Among the deceased patients, the median time from onset of symptoms to hospital admission was 10.0 (interquartile range 7.0-13.0) days, which tended to be longer than for recovered patients (9.0 (6.0-12.0) days). The median time from onset of symptoms to death in deceased patients was 16 (12.0-20.0) days, and the median time from first symptoms to discharge in recovered patients was 26 (21.8-29.0) days. The median time from admission to death was 5 (3.0-9.3) days and the median time from admission to discharge was 16 (14.0-19.0) days.

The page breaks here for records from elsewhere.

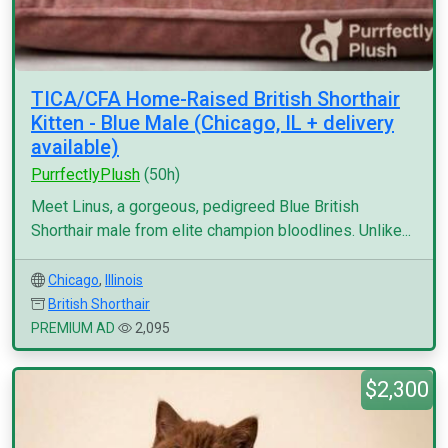
TICA/CFA Home-Raised British Shorthair
Kitten - Blue Male (Chicago, IL + delivery
available)
PurrfectlyPlush
(50h)
Meet Linus, a gorgeous, pedigreed Blue British
Shorthair male from elite champion bloodlines. Unlike...
Chicago
,
Illinois
British Shorthair
PREMIUM AD
2,095
$2,300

Measures of vital signs were recorded on the day of hospital admission for all patients. Median systolic blood pressure was significantly higher in deceased patients (137.0 mm Hg) than recovered patients (125.0 mm Hg). More patients who died than who recovered had arterial pressure of 140 mm Hg or higher (50 (44%) v 33 (20%)). Heart rates were much higher in deceased patients (101.0 beats per minute) than in recovered patients (91.0 beats per minute). Respiratory rates were significantly higher in deceased patients (24.0 breaths per minute) than in recovered patients (20.0 breaths per minute). Deceased patients more often developed tachycardia and tachypnoea (respiratory rate ≥24 breaths per minute) (56 (50%) and 66 (58%)) than did recovered patients (48 (30%) and 22 (14%)). Seventy two (64%) deceased patients and only 19 (12%) who recovered had percutaneous oxygen saturation of 93% or below on admission.

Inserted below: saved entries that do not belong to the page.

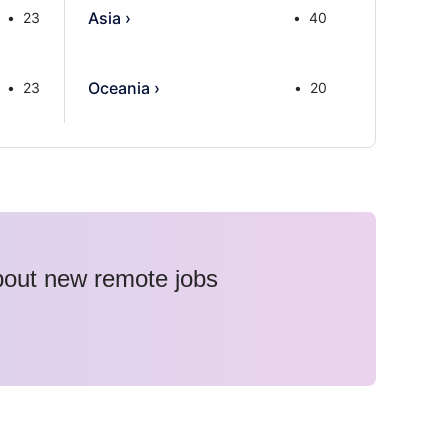
Asia
›
23
40
Oceania
›
23
20
about new remote jobs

Laboratory parameters of deceased patients and recovered patients
We observed substantial differences in laboratory findings between patients who died of covid-19 and those who recovered from it (table 2). Fifty six (50%) deceased patients and only six (4%) who recovered developed leukocytosis (white blood cell count ≥10×109/L). Deceased patients had persistent and more severe lymphopenia than recovered patients; 44 (39%) deceased patients and eight (5%) recovered patients had lymphocyte counts below 0.5×109/L. Median platelet counts were significantly lower in deceased patients.

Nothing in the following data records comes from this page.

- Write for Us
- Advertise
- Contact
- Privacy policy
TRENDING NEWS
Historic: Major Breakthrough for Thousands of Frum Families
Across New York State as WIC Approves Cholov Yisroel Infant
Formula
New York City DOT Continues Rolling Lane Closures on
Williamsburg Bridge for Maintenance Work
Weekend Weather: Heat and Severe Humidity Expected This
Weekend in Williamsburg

Concentrations of alanine aminotransferase, aspartate aminotransferase, total bilirubin, alkaline phosphatase, and γ-glutamyl transpeptidase were markedly higher in deceased patients than in recovered patients. Fifty nine (52%) deceased patients and 25 (16%) who recovered had abnormal aspartate aminotransferase concentrations (>40 U/L). Albumin concentrations were significantly lower in deceased patients than in recovered patients. Seventy four (65%) deceased patients and 22 (14%) recovered patients developed hypoalbuminaemia (albumin <32 g/L). Concentrations of blood urea nitrogen, creatinine, potassium, triglycerides, creatine kinase, and lactate dehydrogenase were significantly higher in deceased patients than in recovered patients. Concentrations of hypersensitive cardiac troponin I and N-terminal pro-brain natriuretic peptide were markedly higher in deceased patients (40.8 pg/mL and 800.0 pg/mL) than in recovered patients (3.3 pg/mL and 72.0 pg/mL), with eight deceased patients having cardiac troponin I above 1000 pg/mL and two above 10 000 pg/mL. In addition, deceased patients more often had increased cardiac troponin I and N-terminal pro-brain natriuretic peptide concentrations (68/94 (72%) and 68/80 (85%)) than did recovered patients (15/109 (14%) and 17/93 (18%)).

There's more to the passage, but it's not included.